The University of Mary Washington in Virginia belongs to a small cluster of schools nationwide that face unusual financial challenges and market pressures: public liberal arts colleges.
Troy D. Paino, the new president of UMW, said in a visit this week to The Washington Post that he wants to help the school “adapt to 21st century realities.”
In many ways, those realities boil down to funding and enrollment.
With about 4,300 undergraduates, the school in Fredericksburg, Va., named for the mother of the first U.S. president, aims to offer a liberal arts experience at a small fraction of the price of the nation’s private colleges.
Classes are relatively small, with a student-faculty ratio of 14 to 1. Tuition and fees this year total $11,570 for Virginia students and $26,160 for those from out of state.

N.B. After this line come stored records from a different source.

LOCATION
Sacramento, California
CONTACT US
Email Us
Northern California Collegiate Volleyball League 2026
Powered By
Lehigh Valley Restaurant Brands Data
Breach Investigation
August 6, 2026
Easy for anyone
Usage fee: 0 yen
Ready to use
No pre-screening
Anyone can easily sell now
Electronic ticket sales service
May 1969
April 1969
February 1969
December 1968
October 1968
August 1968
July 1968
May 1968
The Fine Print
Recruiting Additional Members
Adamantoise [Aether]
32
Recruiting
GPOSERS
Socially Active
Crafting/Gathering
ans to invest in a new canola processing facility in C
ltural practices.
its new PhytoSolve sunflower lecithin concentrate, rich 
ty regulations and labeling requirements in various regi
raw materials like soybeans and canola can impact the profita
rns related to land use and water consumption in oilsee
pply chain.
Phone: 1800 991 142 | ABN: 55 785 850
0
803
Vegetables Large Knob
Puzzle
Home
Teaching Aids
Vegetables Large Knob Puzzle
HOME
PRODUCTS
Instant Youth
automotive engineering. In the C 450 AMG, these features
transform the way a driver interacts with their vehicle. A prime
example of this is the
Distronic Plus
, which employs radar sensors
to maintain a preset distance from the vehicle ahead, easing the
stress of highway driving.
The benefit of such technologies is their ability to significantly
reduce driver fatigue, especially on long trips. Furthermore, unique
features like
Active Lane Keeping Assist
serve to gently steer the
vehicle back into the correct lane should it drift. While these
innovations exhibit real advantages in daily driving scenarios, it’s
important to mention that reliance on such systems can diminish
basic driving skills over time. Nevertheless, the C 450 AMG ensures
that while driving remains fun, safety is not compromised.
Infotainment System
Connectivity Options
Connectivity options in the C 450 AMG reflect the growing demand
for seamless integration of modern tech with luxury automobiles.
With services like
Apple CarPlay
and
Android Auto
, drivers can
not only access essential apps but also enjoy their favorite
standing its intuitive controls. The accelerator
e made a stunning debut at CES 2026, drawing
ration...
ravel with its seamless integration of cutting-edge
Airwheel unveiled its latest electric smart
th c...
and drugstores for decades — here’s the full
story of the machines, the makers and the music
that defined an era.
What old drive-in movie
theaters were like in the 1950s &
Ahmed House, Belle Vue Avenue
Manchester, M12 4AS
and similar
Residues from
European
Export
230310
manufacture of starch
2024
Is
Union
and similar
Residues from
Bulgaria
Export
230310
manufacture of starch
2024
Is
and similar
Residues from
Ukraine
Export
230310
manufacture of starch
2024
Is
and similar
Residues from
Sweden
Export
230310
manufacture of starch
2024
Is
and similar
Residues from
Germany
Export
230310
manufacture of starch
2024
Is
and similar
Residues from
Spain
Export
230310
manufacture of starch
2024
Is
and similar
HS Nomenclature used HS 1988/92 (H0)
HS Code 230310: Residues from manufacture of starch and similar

Private liberal arts college tuition often tops $50,000 a year — money that funds seminar-style teaching in a residential setting.
For a public college, keeping classes small and building cohesive learning communities requires constant fiscal vigilance at a time when state funding for higher education — in Virginia and elsewhere — is far less than it was a few decades ago.
Small class sizes are “hard to support in this era of declining state support,” Paino said. “You can see why presidents go down the road of growing enrollment for economies of scale.”
Paino doesn’t want to do that. UMW enrolled a record first-year class of 980 students this fall. But he wants to limit that figure in future years to 950 or fewer, to ensure that undergraduates continue to have close contact with professors. Instead, Paino wants to expand graduate enrollment with master’s programs targeting adults in the Interstate 95 corridor between Washington and Richmond. He also wants new degrees in nursing and other subjects to help “meet regional needs.”
UMW has about 300 graduate students, mainly in business and education. Paino said he hopes to double or triple that total in the next five years. He also said the school could seek to expand its work with transfer students who are seeking to complete a degree.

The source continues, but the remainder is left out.